Would you write out the listing verbatim and skip every picture in it?

++++++++

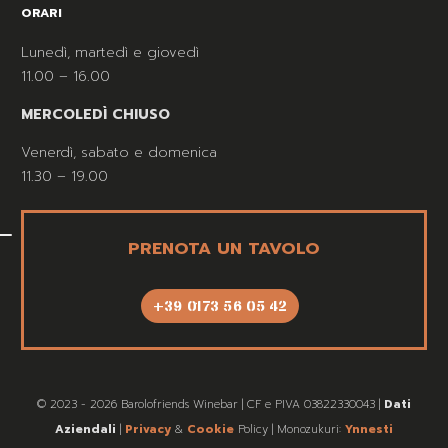
ORARI
Lunedì, martedì e giovedì
11.00 – 16.00
MERCOLEDÌ CHIUSO
Venerdì, sabato e domenica
11.30 – 19.00
PRENOTA UN TAVOLO
+39 0173 56 05 42
© 2023 - 2026 Barolofriends Winebar | CF e PIVA 03822330043 |
Dati
Aziendali
|
Privacy
&
Cookie
Policy | Monozukuri:
Ynnesti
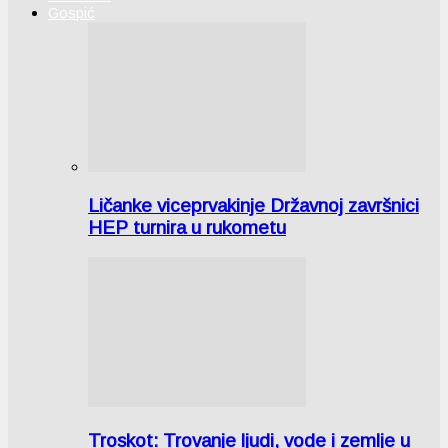
Gospić
Ličanke viceprvakinje Državnoj završnici
HEP turnira u rukometu
Troskot: Trovanje ljudi, vode i zemlje u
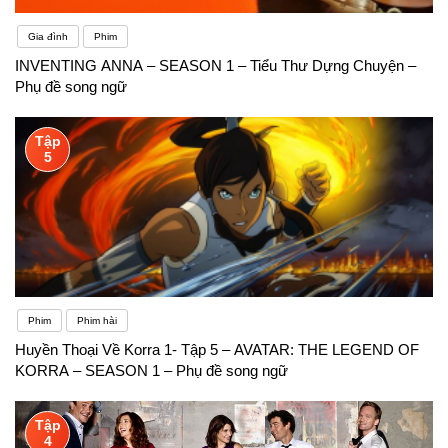
Gia đình
Phim
INVENTING ANNA – SEASON 1 – Tiểu Thư Dựng Chuyện –
Phụ đề song ngữ
Tập
5
Phim
Phim hài
Huyền Thoại Về Korra 1- Tập 5 – AVATAR: THE LEGEND OF
KORRA – SEASON 1 – Phụ đề song ngữ
Tập
4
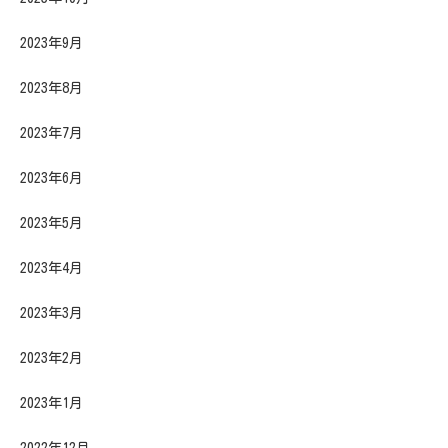
2023年9月
2023年8月
2023年7月
2023年6月
2023年5月
2023年4月
2023年3月
2023年2月
2023年1月
2022年12月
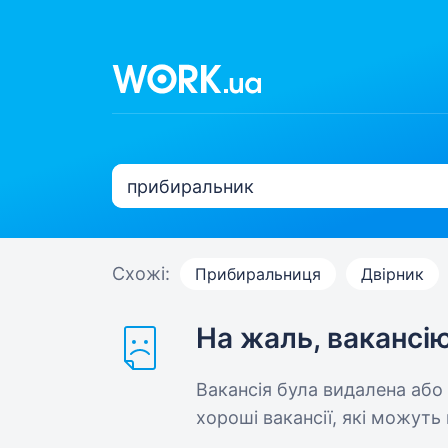
Схожі:
Прибиральниця
Двірник
На жаль, вакансі
Вакансія була видалена або
хороші вакансії, які можуть 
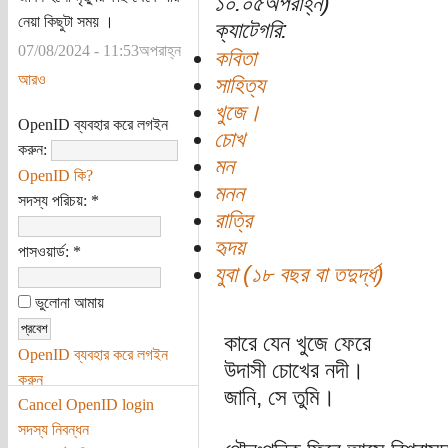
১০:০৫অপরাহ্ন)
নেয়া কিছুটা সময় ।
ক্যাটেগরি:
07/08/2024 - 11:53অপরাহ্ন
কবিতা
আরও
সাহিত্য
খুজে।
OpenID ব্যবহার করে লগইন
চোখ
করুন:
মন
OpenID কি?
মনন
সদস্য পরিচয়:
*
রাত্রি
হৃদয়
পাসওয়ার্ড:
*
যুবা (১৮ বছর বা তদুর্দ্ধ)
ভুলোনা আমায়
কারে যেন খুজে ফেরে
OpenID ব্যবহার করে লগইন
উদাসী চোখের নদী।
করুন
জানি, সে তুমি।
Cancel OpenID login
সদস্য নিবন্ধন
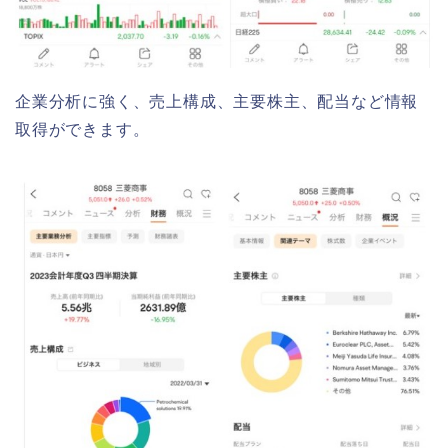
企業分析に強く、売上構成、主要株主、配当など情報
取得ができます。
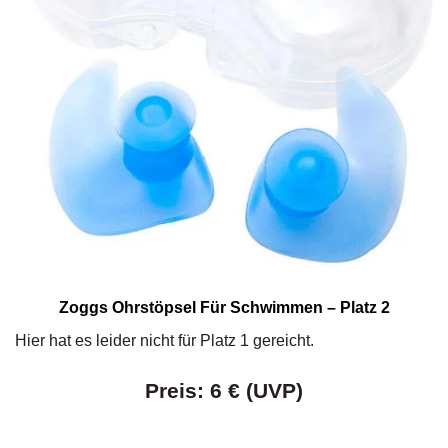
Zoggs Ohrstöpsel Für Schwimmen – Platz 2
Hier hat es leider nicht für Platz 1 gereicht.
Preis: 6 € (UVP)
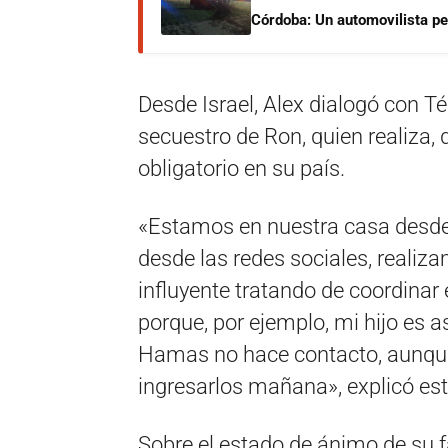
Córdoba: Un automovilista per
Desde Israel, Alex dialogó con T
secuestro de Ron, quien realiza, 
obligatorio en su país.
«Estamos en nuestra casa desd
desde las redes sociales, realiz
influyente tratando de coordinar
porque, por ejemplo, mi hijo es 
Hamas no hace contacto, aunque
ingresarlos mañana», explicó est
Sobre el estado de ánimo de su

++++++++

▶ [WRITTEN ANSWER]:
ORARI
Lunedì, martedì e giovedì
11.00 – 16.00
MERCOLEDÌ CHIUSO
Venerdì, sabato e domenica
11.30 – 19.00
PRENOTA UN TAVOLO
+39 0173 56 05 42
© 2023 - 2026 Barolofriends Winebar | CF e PIVA 03822330043 |
Dati
Aziendali
|
Privacy
&
Cookie
Policy | Monozukuri:
Ynnesti
Gospić
Ličanke viceprvakinje Državnoj završnici
HEP turnira u rukometu
Troskot: Trovanje ljudi, vode i zemlje u
Gia đình
Phim
INVENTING ANNA – SEASON 1 – Tiểu Thư Dựng Chuyện –
Phụ đề song ngữ
Tập
5
Phim
Phim hài
Huyền Thoại Về Korra 1- Tập 5 – AVATAR: THE LEGEND OF
KORRA – SEASON 1 – Phụ đề song ngữ
Tập
4
2023年9月
2023年8月
2023年7月
2023年6月
2023年5月
2023年4月
2023年3月
2023年2月
2023年1月
2022年12月
Схожі:
Прибиральниця
Двірник
На жаль, вакансі
Вакансія була видалена або
хороші вакансії, які можуть 
১০:০৫অপরাহ্ন)
নেয়া কিছুটা সময় ।
ক্যাটেগরি:
07/08/2024 - 11:53অপরাহ্ন
কবিতা
আরও
সাহিত্য
খুজে।
OpenID ব্যবহার করে লগইন
চোখ
করুন:
মন
OpenID কি?
মনন
সদস্য পরিচয়:
*
রাত্রি
হৃদয়
পাসওয়ার্ড:
*
যুবা (১৮ বছর বা তদুর্দ্ধ)
ভুলোনা আমায়
কারে যেন খুজে ফেরে
OpenID ব্যবহার করে লগইন
উদাসী চোখের নদী।
করুন
জানি, সে তুমি।
Cancel OpenID login
সদস্য নিবন্ধন
企業分析に強く、売上構成、主要株主、配当など情報
取得ができます。
Zoggs Ohrstöpsel Für Schwimmen – Platz 2
Hier hat es leider nicht für Platz 1 gereicht.
Preis: 6 € (UVP)
Córdoba: Un automovilista per
Desde Israel, Alex dialogó con T
secuestro de Ron, quien realiza, 
obligatorio en su país.
«Estamos en nuestra casa desd
desde las redes sociales, realiz
influyente tratando de coordinar
porque, por ejemplo, mi hijo es 
Hamas no hace contacto, aunque
ingresarlos mañana», explicó est
Sobre el estado de ánimo de su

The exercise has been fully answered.